══ Dataset excerpts
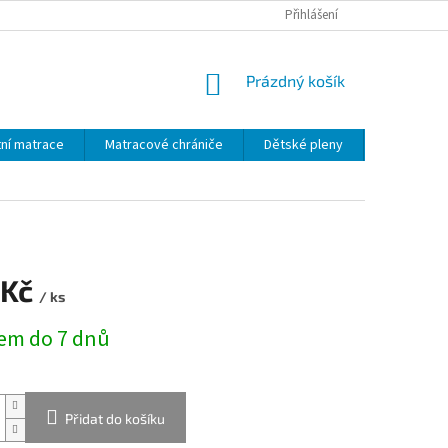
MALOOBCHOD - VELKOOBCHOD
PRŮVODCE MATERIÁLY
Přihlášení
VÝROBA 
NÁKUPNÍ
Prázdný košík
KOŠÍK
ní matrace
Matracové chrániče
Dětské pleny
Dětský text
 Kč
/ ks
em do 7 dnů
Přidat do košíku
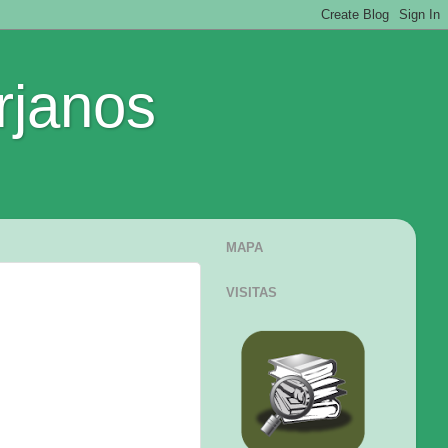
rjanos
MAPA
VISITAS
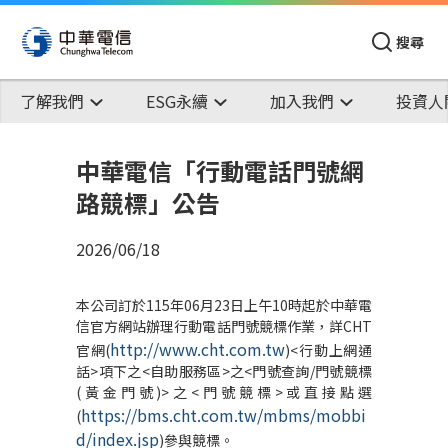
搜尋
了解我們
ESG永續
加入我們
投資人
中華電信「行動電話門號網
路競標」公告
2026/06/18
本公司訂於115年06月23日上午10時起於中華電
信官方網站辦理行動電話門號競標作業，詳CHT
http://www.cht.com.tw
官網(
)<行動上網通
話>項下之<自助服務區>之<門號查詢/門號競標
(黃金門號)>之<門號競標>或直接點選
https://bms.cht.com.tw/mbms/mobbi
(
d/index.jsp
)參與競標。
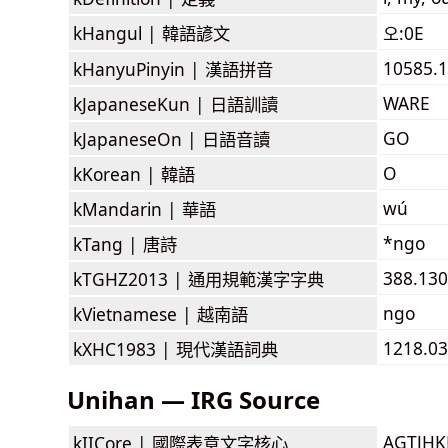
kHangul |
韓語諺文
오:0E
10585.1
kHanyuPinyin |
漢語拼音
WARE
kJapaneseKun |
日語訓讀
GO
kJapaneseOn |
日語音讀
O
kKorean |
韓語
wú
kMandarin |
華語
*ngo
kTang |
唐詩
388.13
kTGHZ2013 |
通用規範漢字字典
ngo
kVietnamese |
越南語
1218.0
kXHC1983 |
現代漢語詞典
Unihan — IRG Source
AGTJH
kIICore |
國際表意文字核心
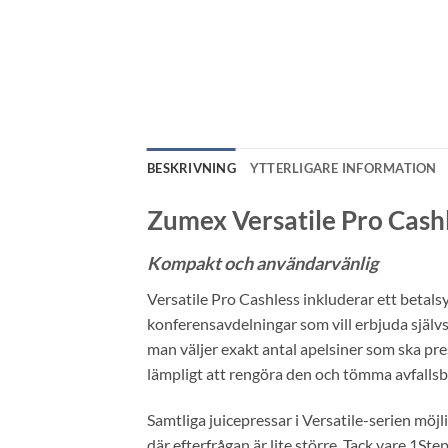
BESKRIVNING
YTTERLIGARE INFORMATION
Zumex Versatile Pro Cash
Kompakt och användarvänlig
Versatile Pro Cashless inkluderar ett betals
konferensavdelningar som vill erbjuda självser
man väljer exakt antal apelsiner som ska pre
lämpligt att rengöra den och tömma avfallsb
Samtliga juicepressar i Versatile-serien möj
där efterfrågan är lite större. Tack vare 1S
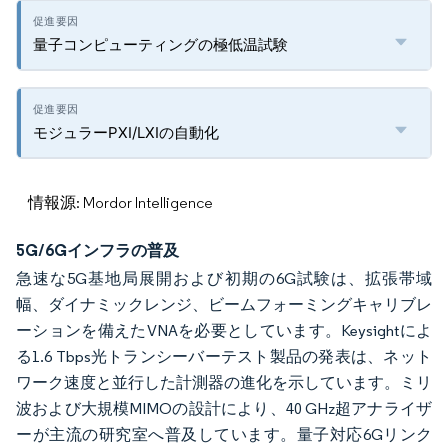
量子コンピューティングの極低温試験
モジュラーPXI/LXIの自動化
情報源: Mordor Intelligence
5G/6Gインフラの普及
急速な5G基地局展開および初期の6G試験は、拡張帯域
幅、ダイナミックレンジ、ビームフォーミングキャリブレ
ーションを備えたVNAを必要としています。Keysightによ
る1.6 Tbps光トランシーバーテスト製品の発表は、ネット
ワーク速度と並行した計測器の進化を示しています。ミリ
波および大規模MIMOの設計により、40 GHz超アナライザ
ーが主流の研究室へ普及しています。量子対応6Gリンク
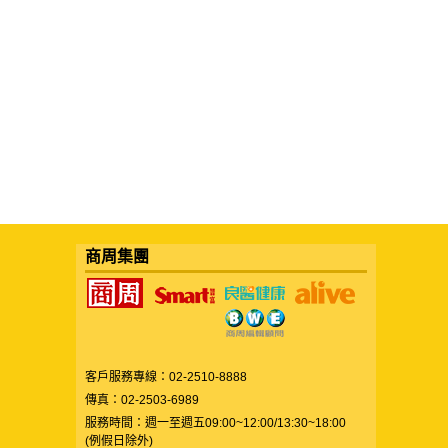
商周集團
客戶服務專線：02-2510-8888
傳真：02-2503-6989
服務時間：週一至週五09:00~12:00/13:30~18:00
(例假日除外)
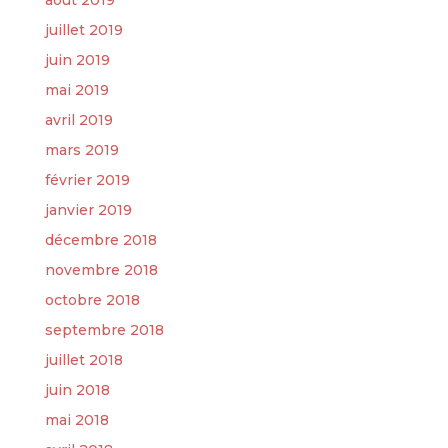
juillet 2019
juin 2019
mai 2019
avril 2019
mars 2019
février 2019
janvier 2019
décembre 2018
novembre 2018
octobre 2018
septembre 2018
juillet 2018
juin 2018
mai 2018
════
Copy the records shown above in their entirety and exactly; images are to be left out.

Answer for this exercise
MALOOBCHOD - VELKOOBCHOD
PRŮVODCE MATERIÁLY
Přihlášení
VÝROBA 
NÁKUPNÍ
Prázdný košík
KOŠÍK
ní matrace
Matracové chrániče
Dětské pleny
Dětský text
 Kč
/ ks
em do 7 dnů
Přidat do košíku
rjanos
MAPA
VISITAS
搜尋
了解我們
ESG永續
加入我們
投資人
中華電信「行動電話門號網
路競標」公告
2026/06/18
本公司訂於115年06月23日上午10時起於中華電
信官方網站辦理行動電話門號競標作業，詳CHT
http://www.cht.com.tw
官網(
)<行動上網通
話>項下之<自助服務區>之<門號查詢/門號競標
(黃金門號)>之<門號競標>或直接點選
https://bms.cht.com.tw/mbms/mobbi
(
d/index.jsp
)參與競標。
kHangul |
韓語諺文
오:0E
10585.1
kHanyuPinyin |
漢語拼音
WARE
kJapaneseKun |
日語訓讀
GO
kJapaneseOn |
日語音讀
O
kKorean |
韓語
wú
kMandarin |
華語
*ngo
kTang |
唐詩
388.13
kTGHZ2013 |
通用規範漢字字典
ngo
kVietnamese |
越南語
1218.0
kXHC1983 |
現代漢語詞典
Unihan — IRG Source
AGTJH
kIICore |
國際表意文字核心
BESKRIVNING
YTTERLIGARE INFORMATION
Zumex Versatile Pro Cash
Kompakt och användarvänlig
Versatile Pro Cashless inkluderar ett betals
konferensavdelningar som vill erbjuda självser
man väljer exakt antal apelsiner som ska pre
lämpligt att rengöra den och tömma avfallsb
Samtliga juicepressar i Versatile-serien möj
där efterfrågan är lite större. Tack vare 1S
量子コンピューティングの極低温試験
モジュラーPXI/LXIの自動化
情報源: Mordor Intelligence
5G/6Gインフラの普及
急速な5G基地局展開および初期の6G試験は、拡張帯域
幅、ダイナミックレンジ、ビームフォーミングキャリブレ
ーションを備えたVNAを必要としています。Keysightによ
る1.6 Tbps光トランシーバーテスト製品の発表は、ネット
ワーク速度と並行した計測器の進化を示しています。ミリ
波および大規模MIMOの設計により、40 GHz超アナライザ
ーが主流の研究室へ普及しています。量子対応6Gリンク
商周集團
客戶服務專線：02-2510-8888
傳真：02-2503-6989
服務時間：週一至週五09:00~12:00/13:30~18:00
(例假日除外)
juillet 2019
juin 2019
mai 2019
avril 2019
mars 2019
février 2019
janvier 2019
décembre 2018
novembre 2018
octobre 2018
septembre 2018
juillet 2018
juin 2018
mai 2018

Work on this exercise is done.